Server-Sent Events (Content-Type: text/event-stream). Each frame is one JSON object on a single data: line followed by a blank line. Five event types:

meta — sent first; carries the parsed filters + a rewriterUsed boolean signalling whether the LLM rewriter ran successfully.
result — one per ranked hit; carries the provider record + similarity score + fourteen-field provenance.
error — sent if rewrite, embed, or search fails. Carries stage + retryable + message.
complete — always sent last; carries total + took_ms.

data: {"type":"meta","filters":{"vertical":"dermatologists","state":"TX"},"rewriterUsed":true,"rate_remaining":{"minute":59,"day":999}}

data: {"type":"result","rank":1,"npi":"1234567893","vertical":"dermatologists","vertical_display":"Dermatology","taxonomy_primary":"207N00000X","state":"TX","city":"AUSTIN","similarity":0.84,"cosine_distance":0.16,"snapshot_date":"2026-05-06","provenance":{"_source":"CMS NPPES NPI Registry (public API)","_source_url":"https://npiregistry.cms.hhs.gov/api/","_dataset_id":"nppes-npi-registry","_snapshot":"2026-05-06","_methodology":"v2026.05.0","_last_checked":"2026-05-09T07:00:00.000Z","_confidence":1.0,"_data_availability":["present"]}}

data: {"type":"complete","total":25,"took_ms":284}

Provenance schema (fourteen-field)

Every result event carries a provenance object with these fourteen fields:

_source — human-readable name of the upstream source.
_source_url — canonical URL of the upstream source.
_dataset_id — stable identifier (e.g. nppes-npi-registry).
_snapshot — release date of the snapshot the result came from.
_methodology — methodology version (e.g. v2026.05.0; pin a citation by methodology version).
_last_checked — ISO timestamp of the response build.
_confidence — 0.00–1.00; confidence in the hydration-from-snapshot path (1.0 for direct NPPES matches).
_data_availability — array; e.g. ["present"] or ["pending_refresh"].
_pipeline_version — git commit SHA of the ingestion code (nullable).
_doi — DOI for the methodology version (nullable, not yet issued).
_license — SPDX identifier, e.g. US-Government-Works (nullable).
_coverage_period_start — ISO date data coverage begins (nullable).
_coverage_period_end — ISO date data coverage ends or "ongoing" (nullable).
_slsa_provenance_url — URL to the SLSA Build Level 3 artifact (nullable).

Rate limits

Per source IP:

60 requests / minute (burst control).
1000 requests / 24 hours (daily quota).

Both buckets must allow the request. Exceeding either returns 429 with a retry_after_seconds field. The longer of the two is returned.

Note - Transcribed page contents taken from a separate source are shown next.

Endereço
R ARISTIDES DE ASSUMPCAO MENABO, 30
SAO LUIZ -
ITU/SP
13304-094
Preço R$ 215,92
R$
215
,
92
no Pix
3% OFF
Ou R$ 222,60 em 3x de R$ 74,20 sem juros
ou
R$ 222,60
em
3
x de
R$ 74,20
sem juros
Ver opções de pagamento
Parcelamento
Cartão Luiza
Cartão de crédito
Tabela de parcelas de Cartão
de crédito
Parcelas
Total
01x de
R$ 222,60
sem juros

Successful responses also carry X-Search-Rate-Remaining-Min and X-Search-Rate-Remaining-Day headers for client-side back-off awareness.

curl

curl -N -X POST https://fonteum.com/api/v1/search \
  -H "Content-Type: application/json" \
  -d '{"q":"dermatologists in Texas","limit":25}'

The -Nflag disables curl’s buffering so SSE frames arrive as they’re produced.

Node (fetch)

const res = await fetch("https://fonteum.com/api/v1/search", {
  method: "POST",
  headers: { "Content-Type": "application/json" },
  body: JSON.stringify({ q: "dermatologists in Texas", limit: 25 }),
});
const reader = res.body.getReader();
const decoder = new TextDecoder();
let buf = "";
while (true) {
  const { done, value } = await reader.read();
  if (done) break;
  buf += decoder.decode(value, { stream: true });
  let idx;
  while ((idx = buf.indexOf("\n\n")) !== -1) {
    const frame = buf.slice(0, idx).trim();
    buf = buf.slice(idx + 2);
    const ev = JSON.parse(frame.replace(/^data:\s*/, ""));
    console.log(ev);
  }
}

Python (httpx)

import httpx, json

with httpx.stream("POST", "https://fonteum.com/api/v1/search",
    json={"q": "dermatologists in Texas", "limit": 25},
    headers={"Content-Type": "application/json"}, timeout=30) as r:
    buf = ""
    for chunk in r.iter_text():
        buf += chunk
        while "\n\n" in buf:
            frame, buf = buf.split("\n\n", 1)
            payload = frame.lstrip("data: ").strip()
            if payload:
                ev = json.loads(payload)
                print(ev)

Errors

400 invalid_json — body is not parseable JSON.
400 missing_q — q field missing or empty.
400 query_too_long — q exceeds 4000 chars.
429 rate_limited — per-IP rate limit exceeded. Includes retry_after_seconds.
error event mid-stream — rewrite, embed, or search failed. The endpoint always sends a final complete event so consumers have a deterministic close signal.